The Penn Database and Data Systems Group is well-represented at SIGMOD 2025!

At the aiDM workshop, co-chaired by our own Ryan Marcus, there are two papers:

  • SERAG: Self-Evolving RAG System for Query Optimization, Hanwen Liu, Qihan Zhang, University of Southern California, Ryan Marcus, University of Pennsylvania, Ibrahim Sabek, University of Southern California.
  • Data-driven Adaptive Processing of Streaming ML Queries, by Phillip Hilliard, Rajeev Alur, Zachary Ives, University of Pennsylvania. This paper describes an adaptive query processing technique targeted at stream systems that incorporate machine learning components. When given a set of alternative machine learning models with different cost-accuracy trade-offs, it dynamically chooses the model that maximizes accuracy while satisfying a budgetary or quality-of-service constraint.
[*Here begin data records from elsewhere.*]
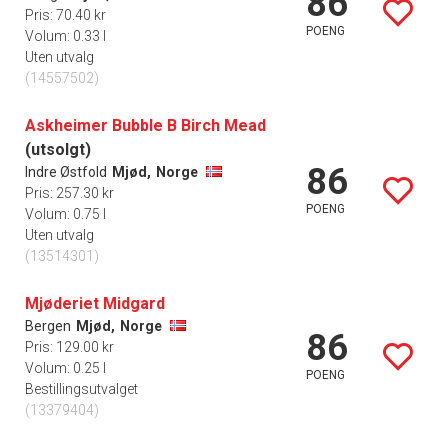
86
Pris: 70.40 kr
POENG
Volum: 0.33 l
Uten utvalg
(14557502)
Askheimer Bubble B Birch Mead
(utsolgt)
86
Indre Østfold
Mjød,
Norge
Pris: 257.30 kr
POENG
Volum: 0.75 l
Uten utvalg
(13514301)
Mjøderiet Midgard
Bergen
Mjød,
Norge
86
Pris: 129.00 kr
Volum: 0.25 l
POENG
Bestillingsutvalget
(13379404)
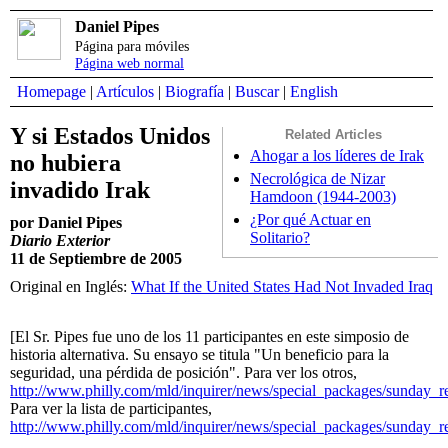
Daniel Pipes
Página para móviles
Página web normal
Homepage
|
Artículos
|
Biografía
|
Buscar
|
English
Y si Estados Unidos
Related Articles
Ahogar a los líderes de Irak
no hubiera
Necrológica de Nizar
invadido Irak
Hamdoon (1944-2003)
¿Por qué Actuar en
por Daniel Pipes
Solitario?
Diario Exterior
11 de Septiembre de 2005
Original en Inglés:
What If the United States Had Not Invaded Iraq
[El Sr. Pipes fue uno de los 11 participantes en este simposio de
historia alternativa. Su ensayo se titula "Un beneficio para la
seguridad, una pérdida de posición". Para ver los otros,
http://www.philly.com/mld/inquirer/news/special_packages/sunday_
Para ver la lista de participantes,
http://www.philly.com/mld/inquirer/news/special_packages/sunday_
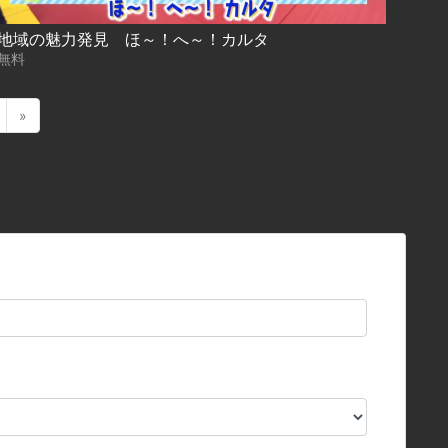
地域の魅力発見 ほ～！へ～！カルタ
無料
»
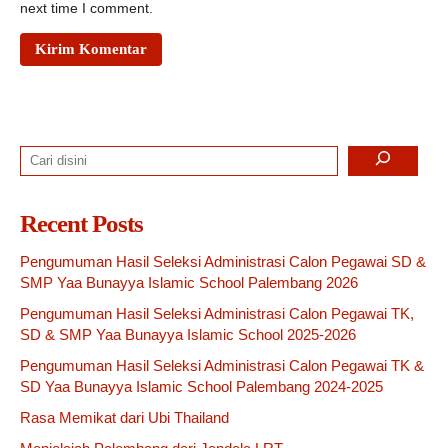
next time I comment.
Search
Recent Posts
Pengumuman Hasil Seleksi Administrasi Calon Pegawai SD &
SMP Yaa Bunayya Islamic School Palembang 2026
Pengumuman Hasil Seleksi Administrasi Calon Pegawai TK,
SD & SMP Yaa Bunayya Islamic School 2025-2026
Pengumuman Hasil Seleksi Administrasi Calon Pegawai TK &
SD Yaa Bunayya Islamic School Palembang 2024-2025
Rasa Memikat dari Ubi Thailand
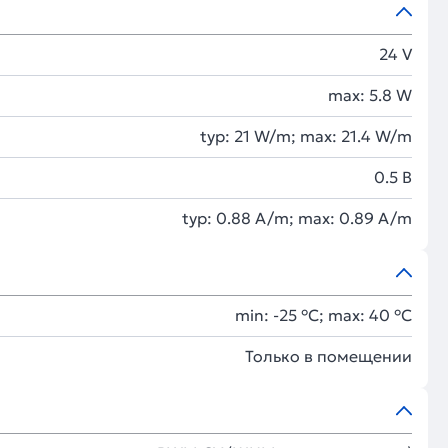
24 V
max: 5.8 W
typ: 21 W/m; max: 21.4 W/m
0.5 В
typ: 0.88 A/m; max: 0.89 A/m
min: -25 °C; max: 40 °C
Только в помещении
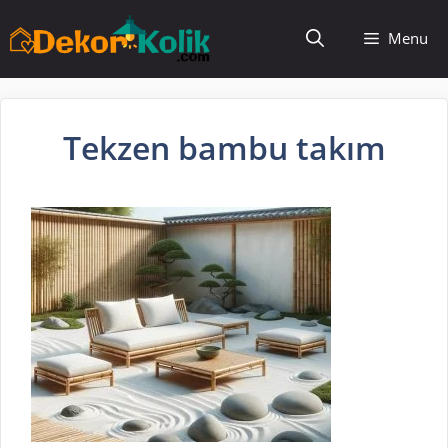
İçeriğe
Menu
atla
Tekzen bambu takım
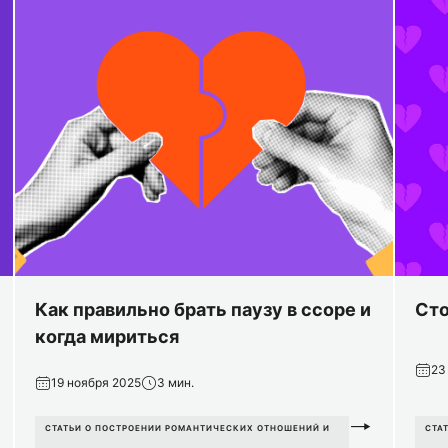
Как правильно брать паузу в ссоре и
Сто
когда мириться
23
19 ноября 2025
3 мин.
СТАТЬИ О ПОСТРОЕНИИ РОМАНТИЧЕСКИХ ОТНОШЕНИЙ И
СТА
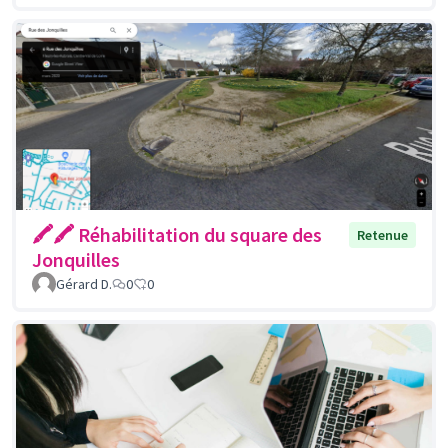
🖍🖍 Réhabilitation du square des
Retenue
Jonquilles
Gérard D.
0
0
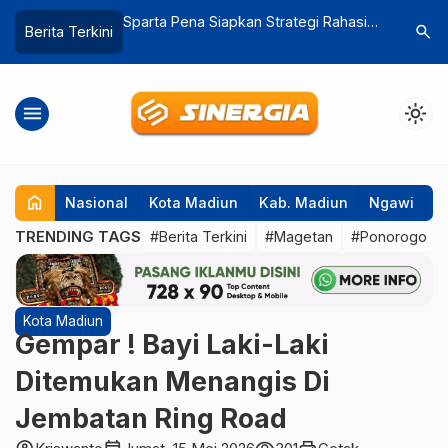
an Strategi Rahasia
Adik Ipar Presiden Prabowo Dorong
Diduga 
search
Berita Terkini
, Manajer:
SPPG di Ponorogo Miliki Pabrik
Tronto
Tempe, Ciptakan Lapangan Kerja Baru
Ngawi
menu
light_mode
home
Nasional
Kota Madiun
Kab. Madiun
Ngawi
P
TRENDING TAGS
#Berita Terkini
#Magetan
#Ponorogo
Kota Madiun
Gempar ! Bayi Laki-Laki
Ditemukan Menangis Di
Jembatan Ring Road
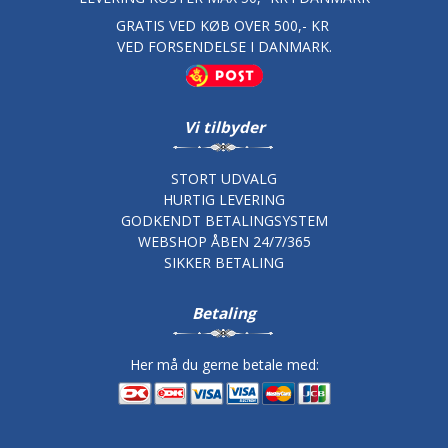
GRATIS VED KØB OVER 500,- KR
VED FORSENDELSE I DANMARK.
Vi tilbyder
STORT UDVALG
HURTIG LEVERING
GODKENDT BETALINGSYSTEM
WEBSHOP ÅBEN 24/7/365
SIKKER BETALING
Betaling
Her må du gerne betale med:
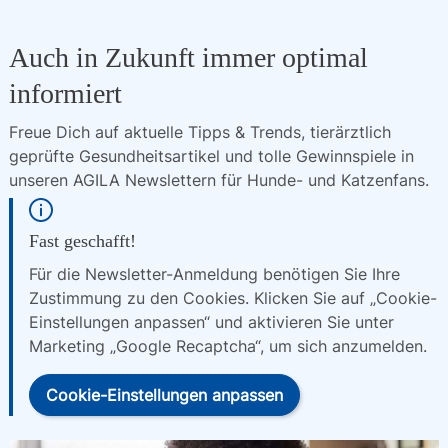
Auch in Zukunft immer optimal
informiert
Freue Dich auf aktuelle Tipps & Trends, tierärztlich 
geprüfte Gesundheitsartikel und tolle Gewinnspiele in 
unseren AGILA Newslettern für Hunde- und Katzenfans.
Fast geschafft!
Für die Newsletter-Anmeldung benötigen Sie Ihre
Zustimmung zu den Cookies. Klicken Sie auf „Cookie-
Einstellungen anpassen“ und aktivieren Sie unter
Marketing „Google Recaptcha“, um sich anzumelden.
Cookie-Einstellungen anpassen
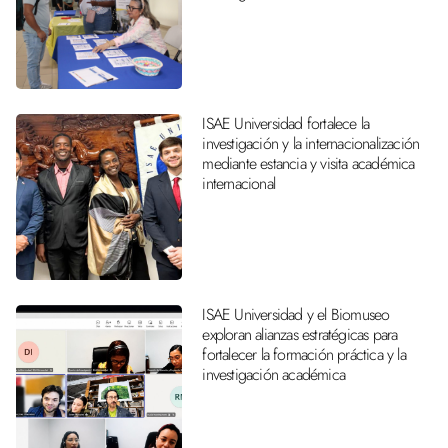
ISAE Universidad fortalece la
investigación y la internacionalización
mediante estancia y visita académica
internacional
ISAE Universidad y el Biomuseo
exploran alianzas estratégicas para
fortalecer la formación práctica y la
investigación académica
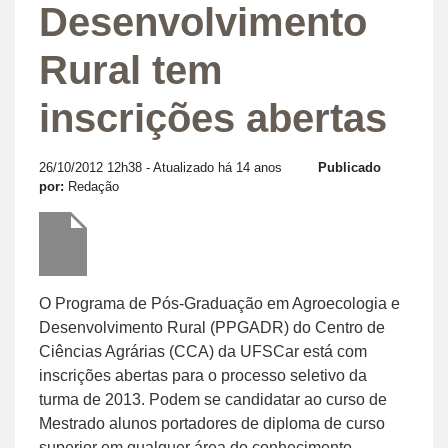
Desenvolvimento
Rural tem
inscrições abertas
26/10/2012 12h38
- Atualizado há 14 anos
Publicado
por:
Redação
O Programa de Pós-Graduação em Agroecologia e
Desenvolvimento Rural (PPGADR) do Centro de
Ciências Agrárias (CCA) da UFSCar está com
inscrições abertas para o processo seletivo da
turma de 2013. Podem se candidatar ao curso de
Mestrado alunos portadores de diploma de curso
superior em qualquer área do conhecimento.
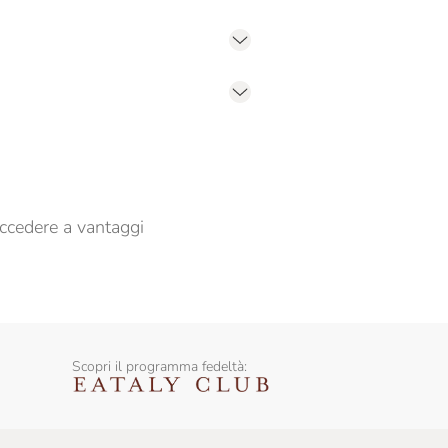
er propormi comunicazioni commerciali
ccedere a vantaggi
Scopri il programma fedeltà:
At the main SIGMOD conference, the following papers will be presented.

Low Rank Learning for Offline Query Optimization
Zixuan Yi (University of Pennsylvania)*; Yao Tian (The Hong Kong University of Science and Technology); Zack Ives (University of Pennsylvania); Ryan Marcus (University of Pennsylvania).

This paper develops a novel technique based on low-rank matrix factorization, which allows a query optimizer to predict which query processing strategies will be useful for one query, based on performance of other queries.

Learned Offline Query Planning via Bayesian Optimization
Jeffrey Tao; Natalie Maus; Haydn Jones; Yimeng Zeng; Jacob Gardner; Ryan Marcus.

Targeting queries that are going to be executed thousands of times, we propose an offline query optimizer that searches a wide variety of plans and incorporates query execution as a primitive. Our offline query optimizer combines variational auto-encoders with Bayesian optimization to find optimized plans for a given query.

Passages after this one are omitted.